Could harmful bacteria lurking in your mouth be a key player in the onset of Parkinson's disease? Recent findings from researchers in South Korea shed light on this intriguing connection, suggesting that these oral microbes might migrate to the gut and subsequently affect brain cells, thereby playing a pivotal role in the disease's development.
This groundbreaking study was spearheaded by Professor Ara Koh and doctoral student Hyunji Park from the Department of Life Sciences at POSTECH. Their research unveiled a biological mechanism revealing how substances produced by oral bacteria in the gut could initiate the processes leading to Parkinson's disease. The comprehensive results of their investigation were published in the esteemed journal Nature Communications. (https://www.nature.com/articles/s41467-025-63473-4)
One of the key discoveries made by the team was the increased presence of Streptococcus mutans within the gut microbiomes of individuals diagnosed with Parkinson's disease. This particular bacterium is known for producing an enzyme called urocanate reductase (UrdA) as well as a metabolic byproduct referred to as imidazole propionate (ImP). Both of these substances were found in elevated levels in the guts and bloodstreams of the affected patients. It appears that ImP has the ability to travel throughout the body, eventually reaching the brain and contributing to the degeneration of dopamine-producing neurons, which are crucial for coordinating movement and maintaining balance.

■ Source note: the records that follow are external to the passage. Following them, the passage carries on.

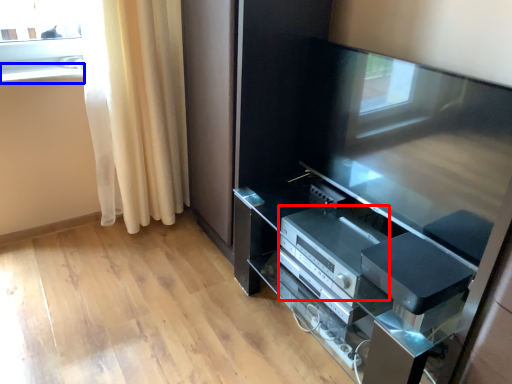 Question: Which point is further to the camera, appliance (highlighted by a red box) or window sill (highlighted by a blue box)?

Choices:
 (A) appliance
 (B) window sill

Answer: (B) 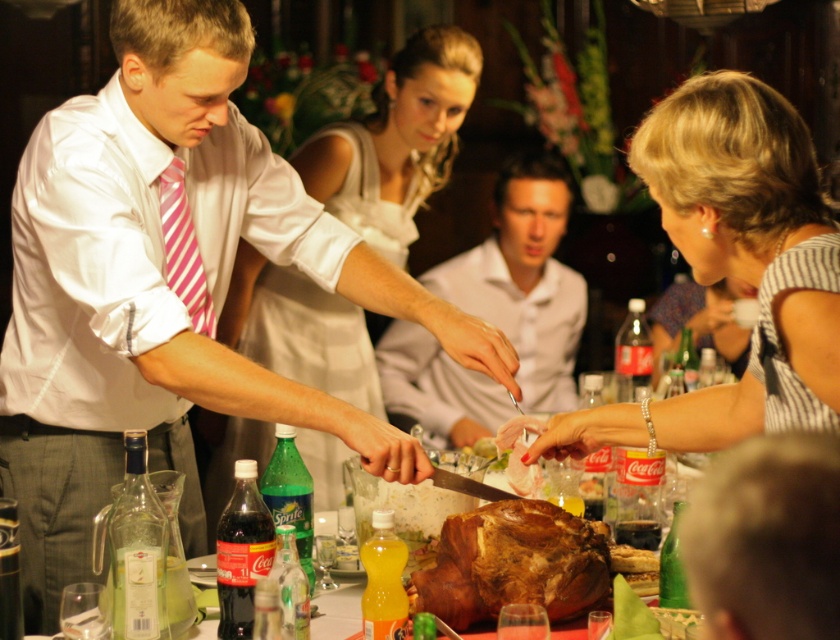 Question: Does silky white dress at center appear on the right side of white matte shirt at center?

Choices:
 (A) no
 (B) yes

Answer: (A)

Question: Does silky white dress at center appear over translucent orange juice at center?

Choices:
 (A) no
 (B) yes

Answer: (B)

Question: Is white satin shirt at center smaller than striped fabric dress at right?

Choices:
 (A) no
 (B) yes

Answer: (A)

Question: Which of the following is the farthest from the observer?

Choices:
 (A) (627, 576)
 (B) (365, 134)
 (C) (376, 577)

Answer: (B)

Question: Which object appears closest to the camera in this image?

Choices:
 (A) brown/crusty roasted meat at center
 (B) dark red plastic coca-cola bottle at lower left
 (C) translucent orange juice at center
 (D) silky white dress at center

Answer: (C)

Question: Which point is farther to the camera?

Choices:
 (A) white matte shirt at center
 (B) brown/crusty roasted meat at center
 (C) white satin shirt at center

Answer: (A) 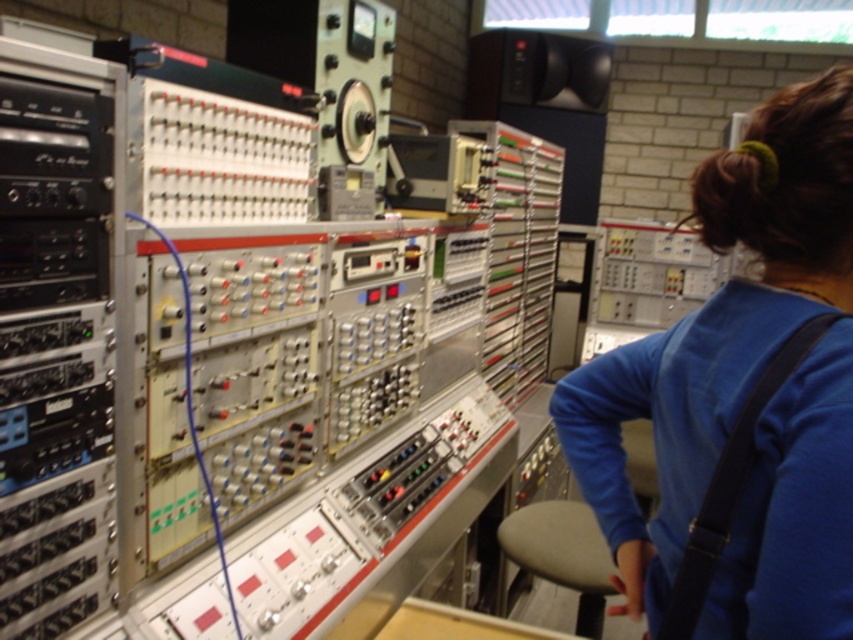 Question: Does blue fabric shirt at center appear under gray fabric stool at lower center?

Choices:
 (A) yes
 (B) no

Answer: (B)

Question: Among these points, which one is nearest to the camera?

Choices:
 (A) (584, 579)
 (B) (759, 289)

Answer: (B)

Question: Is blue fabric shirt at center positioned before gray fabric stool at lower center?

Choices:
 (A) yes
 (B) no

Answer: (A)

Question: Is blue fabric shirt at center to the right of gray fabric stool at lower center from the viewer's perspective?

Choices:
 (A) no
 (B) yes

Answer: (A)

Question: Which of the following is the closest to the observer?

Choices:
 (A) blue fabric shirt at center
 (B) gray fabric stool at lower center

Answer: (A)

Question: Among these objects, which one is nearest to the camera?

Choices:
 (A) blue fabric shirt at center
 (B) gray fabric stool at lower center

Answer: (A) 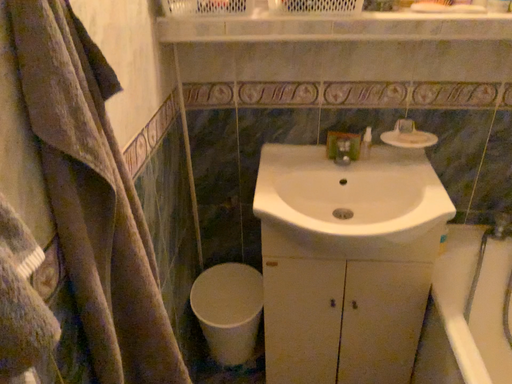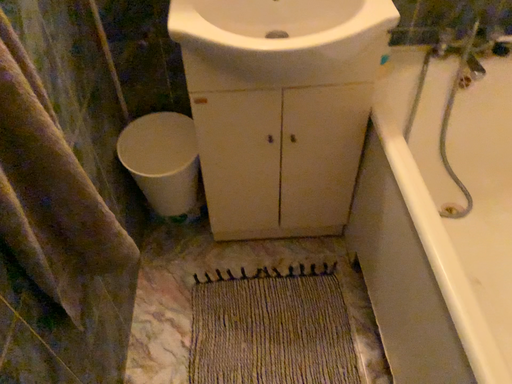 Question: How did the camera likely rotate when shooting the video?

Choices:
 (A) rotated right
 (B) rotated left

Answer: (A) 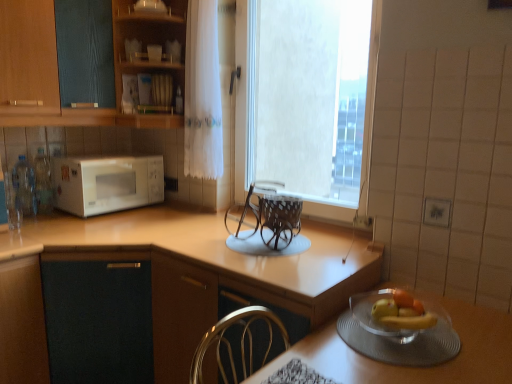 Locate an element on the screen. Image resolution: width=512 pixels, height=384 pixels. free spot to the left of brown woven basket at center is located at coordinates (205, 241). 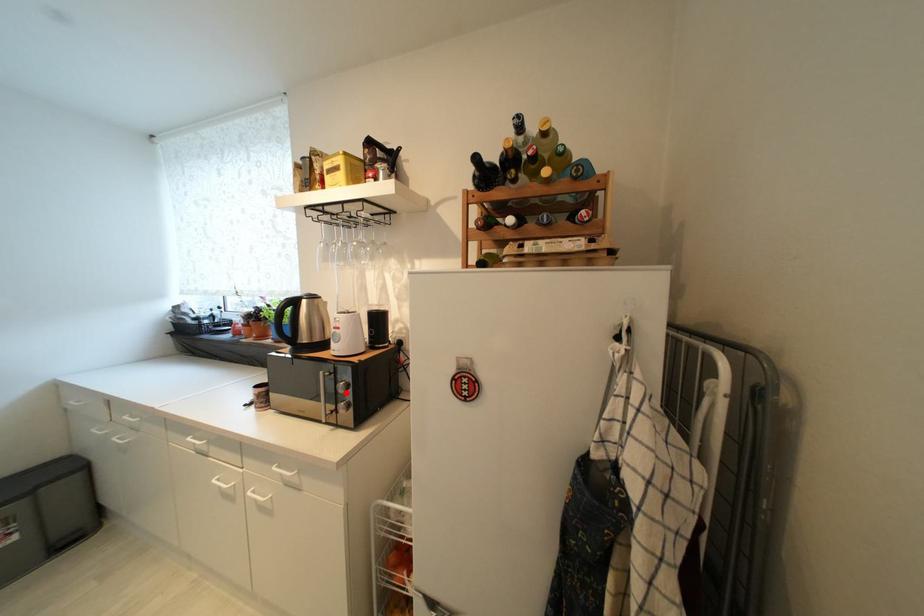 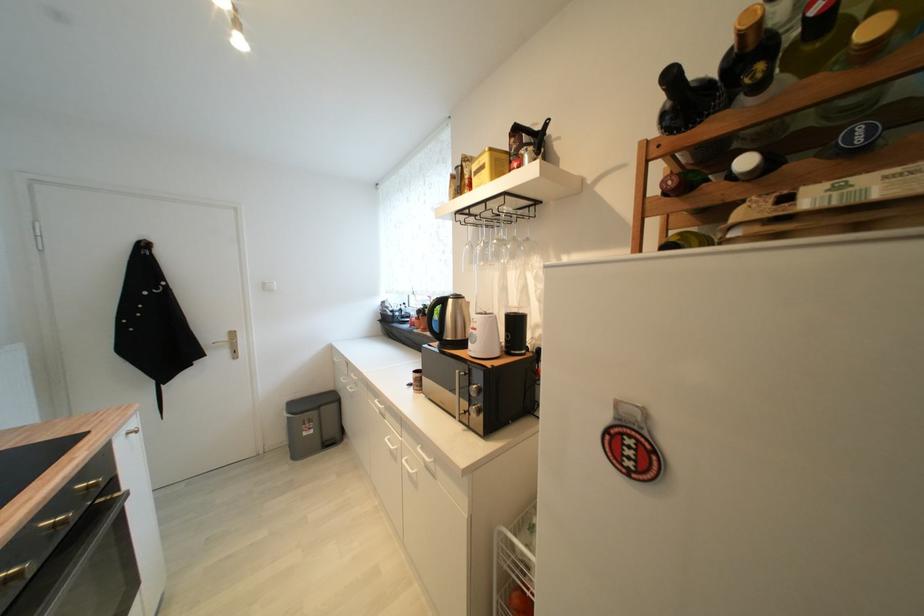 Locate, in the second image, the point that corresponds to the highlighted location in the first image.

(478, 395) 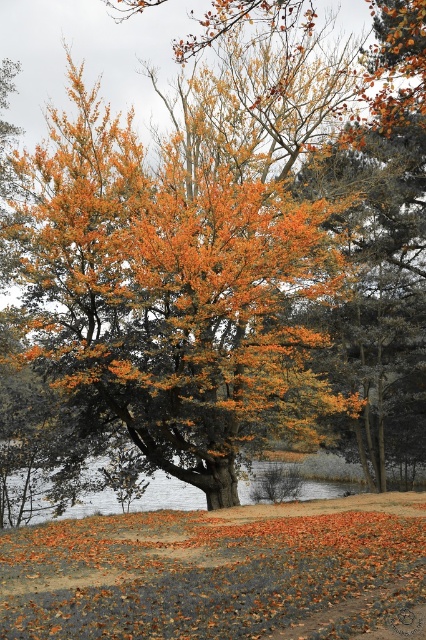 Question: Which of the following is the closest to the observer?

Choices:
 (A) (43, 275)
 (B) (425, 614)

Answer: (B)

Question: Is orange leafy tree at center below orange leaf litter at lower center?

Choices:
 (A) no
 (B) yes

Answer: (A)

Question: Which object is positioned farthest from the smooth gray water at lower center?

Choices:
 (A) orange leaf litter at lower center
 (B) orange leafy tree at center

Answer: (A)

Question: Is orange leafy tree at center closer to the viewer compared to smooth gray water at lower center?

Choices:
 (A) yes
 (B) no

Answer: (A)

Question: Which point appears closest to the camera in this image?

Choices:
 (A) (273, 374)
 (B) (279, 586)

Answer: (B)

Question: Is orange leafy tree at center further to the viewer compared to orange leaf litter at lower center?

Choices:
 (A) yes
 (B) no

Answer: (A) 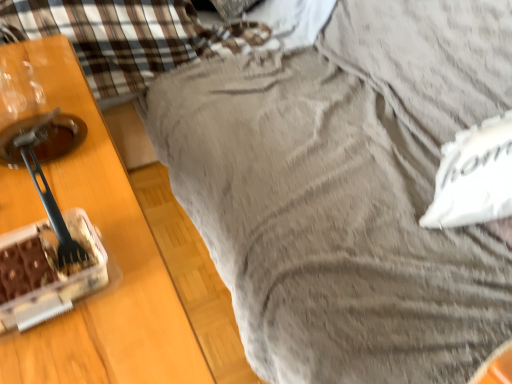 Question: Does point (496, 215) appear closer or farther from the camera than point (117, 188)?

Choices:
 (A) farther
 (B) closer

Answer: (A)

Question: Is white fabric pillow at right to the left or to the right of wooden table at left in the image?

Choices:
 (A) left
 (B) right

Answer: (B)

Question: From the image's perspective, is white fabric pillow at right located above or below wooden table at left?

Choices:
 (A) below
 (B) above

Answer: (B)

Question: Is wooden table at left to the left or to the right of white fabric pillow at right in the image?

Choices:
 (A) left
 (B) right

Answer: (A)

Question: Considering the positions of wooden table at left and white fabric pillow at right in the image, is wooden table at left bigger or smaller than white fabric pillow at right?

Choices:
 (A) small
 (B) big

Answer: (B)

Question: Is wooden table at left in front of or behind white fabric pillow at right in the image?

Choices:
 (A) front
 (B) behind

Answer: (A)

Question: From the image's perspective, is wooden table at left positioned above or below white fabric pillow at right?

Choices:
 (A) below
 (B) above

Answer: (A) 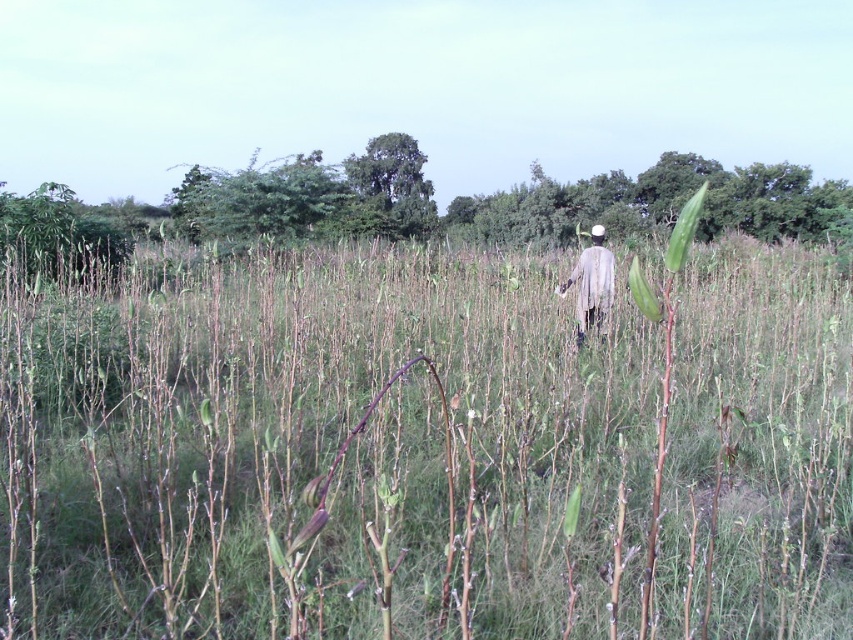 You are standing at the point marked by the coordinates point (422, 451) in the rural field scene. What type of surface are you currently standing on?

The point (422, 451) is on green matte grass at center, so you are standing on green matte grass.

You are a farmer standing in the field and notice the green matte grass at center and the light gray fabric at center. Which object is taller in this scene?

The light gray fabric at center is taller than the green matte grass at center. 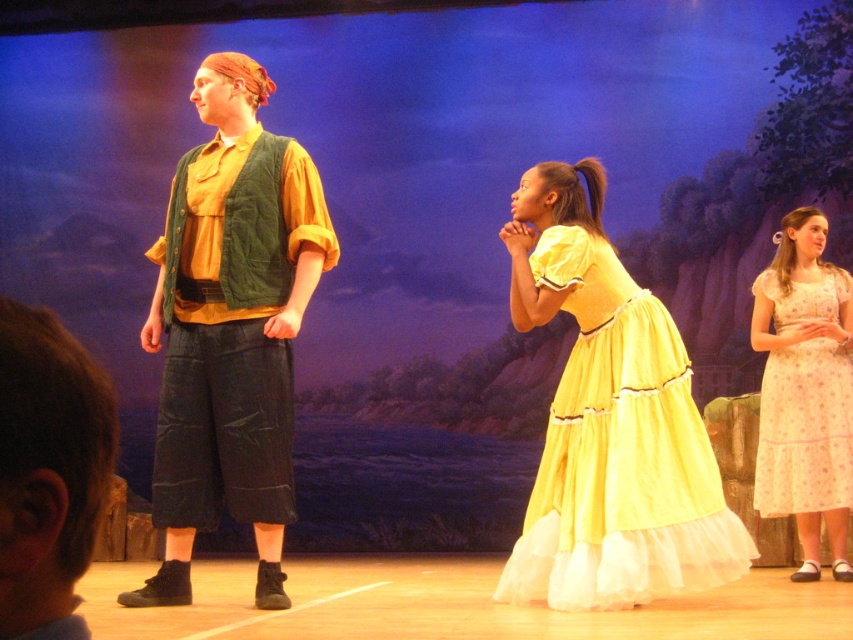 Question: Does matte green vest at left have a greater width compared to light pink polka dot dress at right?

Choices:
 (A) no
 (B) yes

Answer: (B)

Question: Is matte green vest at left further to the viewer compared to light pink polka dot dress at right?

Choices:
 (A) yes
 (B) no

Answer: (B)

Question: Which object is closer to the camera taking this photo?

Choices:
 (A) light pink polka dot dress at right
 (B) matte green vest at left

Answer: (B)

Question: Which of the following is the closest to the observer?

Choices:
 (A) (248, 273)
 (B) (834, 292)
 (C) (593, 301)

Answer: (A)

Question: Is matte green vest at left above light pink polka dot dress at right?

Choices:
 (A) no
 (B) yes

Answer: (B)

Question: Which of the following is the farthest from the observer?

Choices:
 (A) (280, 241)
 (B) (776, 385)

Answer: (B) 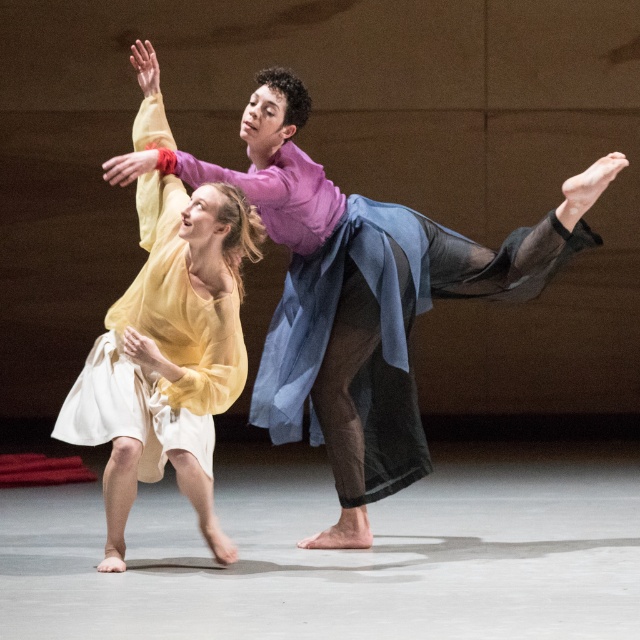 What is located at the coordinates point (x=360, y=296)?

The point (x=360, y=296) is occupied by the matte yellow dress at center.

You are standing in the front row of the theater watching the dance performance. The stage is 6 meters deep. If you want to reach the matte yellow dress at center, can you physically touch it from your current position?

The matte yellow dress at center is 5.75 meters away from viewer. Since the stage is 6 meters deep, you are just within reach of touching it if you extend your arm fully.

You are a photographer in the audience and want to capture a clear photo of both the matte yellow dress at center and the matte yellow dress at left. Which one will appear larger in the photo?

The matte yellow dress at center will appear larger in the photo because it is closer to the viewer than the matte yellow dress at left. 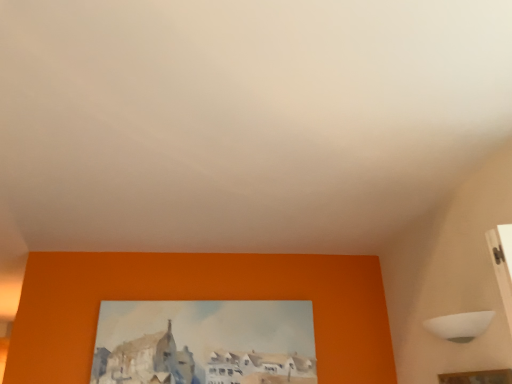 The height and width of the screenshot is (384, 512). What do you see at coordinates (460, 325) in the screenshot? I see `white matte lampshade at upper right` at bounding box center [460, 325].

This screenshot has height=384, width=512. Identify the location of white matte lampshade at upper right. (460, 325).

Locate an element on the screen. white matte lampshade at upper right is located at coordinates (460, 325). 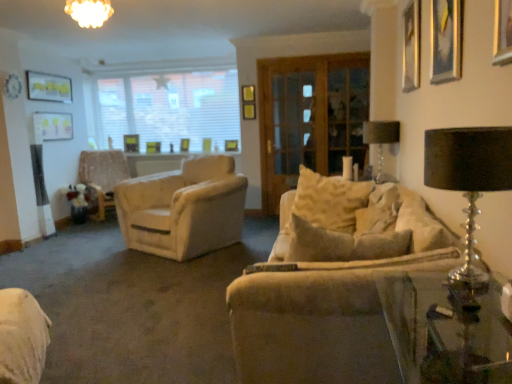 Question: From a real-world perspective, does white blinds at upper center sit lower than metallic gold picture frame at upper right, which is the fifth picture frame from back to front?

Choices:
 (A) yes
 (B) no

Answer: (A)

Question: Is white blinds at upper center facing towards metallic gold picture frame at upper right, which is the fifth picture frame from back to front?

Choices:
 (A) yes
 (B) no

Answer: (A)

Question: From the image's perspective, is white blinds at upper center below metallic gold picture frame at upper right, placed as the fourth picture frame when sorted from left to right?

Choices:
 (A) yes
 (B) no

Answer: (B)

Question: Would you say white blinds at upper center is outside metallic gold picture frame at upper right, which appears as the first picture frame when viewed from the front?

Choices:
 (A) no
 (B) yes

Answer: (B)

Question: Can you confirm if white blinds at upper center is positioned to the left of metallic gold picture frame at upper right, which appears as the first picture frame when viewed from the front?

Choices:
 (A) yes
 (B) no

Answer: (A)

Question: Can you confirm if white blinds at upper center is wider than metallic gold picture frame at upper right, placed as the fourth picture frame when sorted from left to right?

Choices:
 (A) no
 (B) yes

Answer: (A)

Question: From the image's perspective, is metallic gold picture frame at upper right, which is the fifth picture frame from back to front, over light beige fabric armchair at left?

Choices:
 (A) no
 (B) yes

Answer: (B)

Question: From a real-world perspective, is metallic gold picture frame at upper right, which appears as the first picture frame when viewed from the front, on top of light beige fabric armchair at left?

Choices:
 (A) no
 (B) yes

Answer: (B)

Question: Does metallic gold picture frame at upper right, placed as the fourth picture frame when sorted from left to right, have a smaller size compared to light beige fabric armchair at left?

Choices:
 (A) yes
 (B) no

Answer: (A)

Question: Considering the relative positions of metallic gold picture frame at upper right, which appears as the first picture frame when viewed from the front, and light beige fabric armchair at left in the image provided, is metallic gold picture frame at upper right, which appears as the first picture frame when viewed from the front, in front of light beige fabric armchair at left?

Choices:
 (A) no
 (B) yes

Answer: (B)

Question: Is metallic gold picture frame at upper right, which appears as the first picture frame when viewed from the front, with light beige fabric armchair at left?

Choices:
 (A) yes
 (B) no

Answer: (B)

Question: Is light beige fabric armchair at left a part of metallic gold picture frame at upper right, which appears as the second picture frame when viewed from the right?

Choices:
 (A) no
 (B) yes

Answer: (A)

Question: Considering the relative sizes of gold metallic picture frame at upper left, positioned as the first picture frame in left-to-right order, and white blinds at upper center in the image provided, is gold metallic picture frame at upper left, positioned as the first picture frame in left-to-right order, smaller than white blinds at upper center?

Choices:
 (A) no
 (B) yes

Answer: (B) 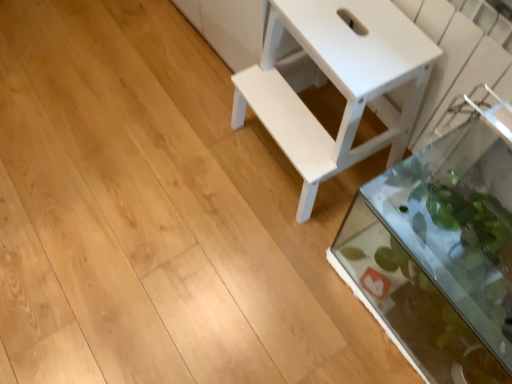 Where is `free spot above white matte table at center (from a real-world perspective)`? free spot above white matte table at center (from a real-world perspective) is located at coordinates (349, 34).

To delve deeper into this intriguing phenomenon, the research team conducted experiments involving mice. They either introduced S. mutans directly into the intestinal tracts of the mice or genetically engineered E. coli to produce UrdA. In both experimental setups, researchers noted a rise in ImP levels within the blood and brain tissues of the mice. Consequently, the rodents exhibited significant characteristics associated with Parkinson's disease, including damage to dopaminergic neurons, heightened brain inflammation, mobility issues, and an accumulation of alpha-synuclein—a protein closely linked to the progression of Parkinson's.
Further investigations revealed that the detrimental effects observed were closely tied to the activation of a signaling protein complex known as mTORC1. Remarkably, when the mice were treated with a drug designed to inhibit mTORC1, there was a notable decrease in brain inflammation, neuronal loss, alpha-synuclein buildup, and motor dysfunction. These promising results indicate that by targeting the oral-gut microbiome along with the compounds it generates, new therapeutic avenues may emerge for the treatment of Parkinson's disease.